AT&T's chairman, Charles L. Brown, said yesterday that it was the government's agreement to lift that 1956 restriction that "was the main reason" he agreed to the Justice Department request for divestiture of the local operations.

"I think freed of the restrictions proposed by the '56 decree, there's just no question that the AT&T part of the split will really thrive," Brown said in a telephone interview. "I just think AT&T has had the kind of shackles on it that were unfair and unreasonable under the current competitive conditions."

Many financial analysts agree, adding that the new AT&T will have a substantial base from which to launch into new business areas.

Using AT&T figures, John Bain, an analyst with Lehman Brothers Kuhn Loeb Inc., figured that after the divestiture AT&T's assets will be just over $44 billion.

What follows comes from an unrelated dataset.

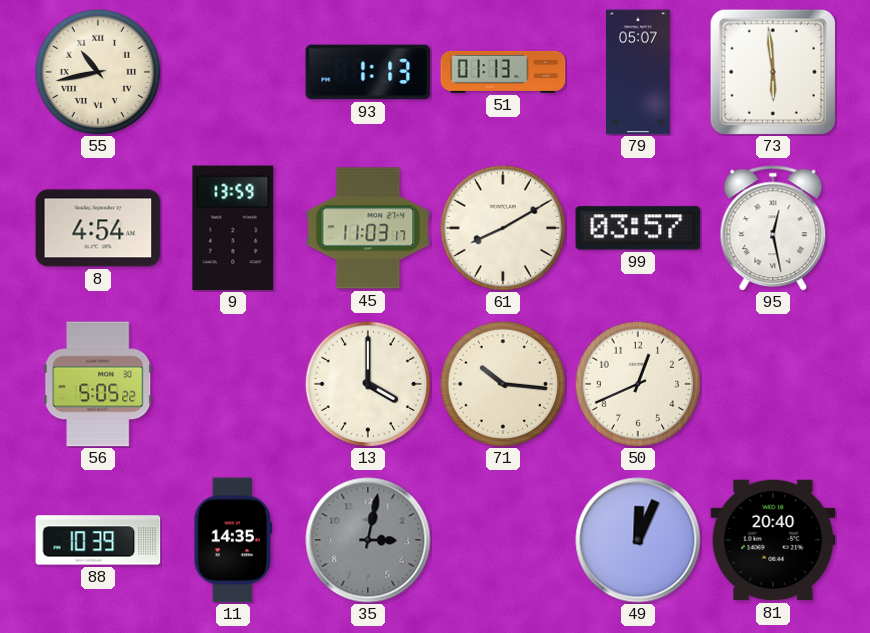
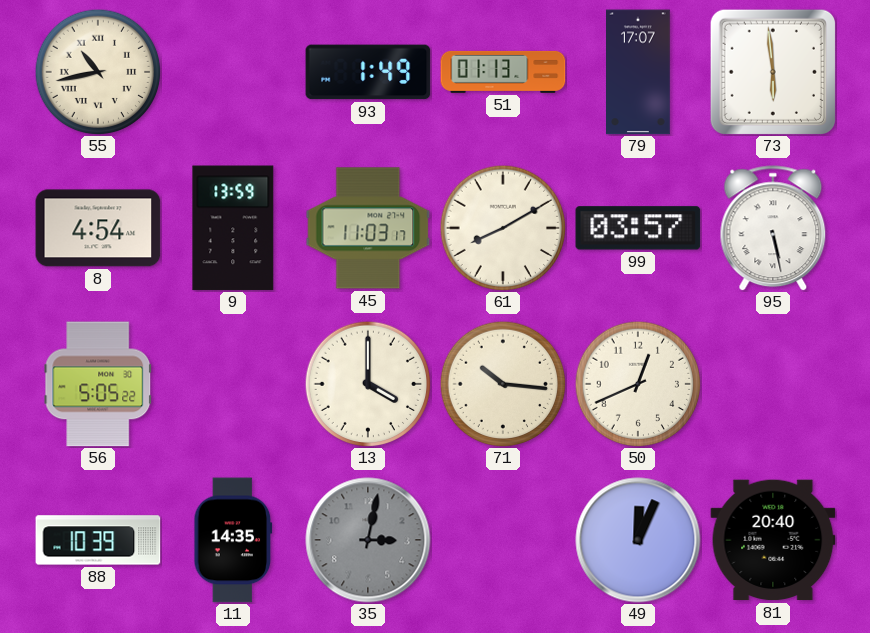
93: 1:13 -> 1:49
79: 05:07 -> 17:07
95: 12:28 -> 5:28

The only larger company will be Exxon Corp., which heads the Fortune list of 500 manufacturing firms in terms of assets with holdings of $56.6 billion.

Additionally, by getting rid of the local operations and by keeping Western Electric, "AT&T will retain all of the most attractive features of the Bell System," Bain noted.

That should make AT&T "a better investment, even though a risker one," he said. "It will not be as secure because it will no longer be able to depend on the tremendous base of its natural monopoly revenue from the local operations, and thus it will be much more subject to competition and the natural business cycles."

Not everyone familiar with the industry paints such a glowing picture. Bradford Peery, vice president of the brokerage house of Paine, Webber, said he is concerned about AT&T being left with a fractured network and noted that Western Electric Co., the manufacturing arm, will lose some of the business it had historically depended upon from the operating companies.

Furthermore, in a company of more than a million employes, virtually all of AT&T's personnel who deal with customers work for the operating companies, and Brown admitted that filling that talent void after the divestiture will be an enormous mangement problem. "We surely will have difficulty maintaining or sustaining that talent and ability," Brown said.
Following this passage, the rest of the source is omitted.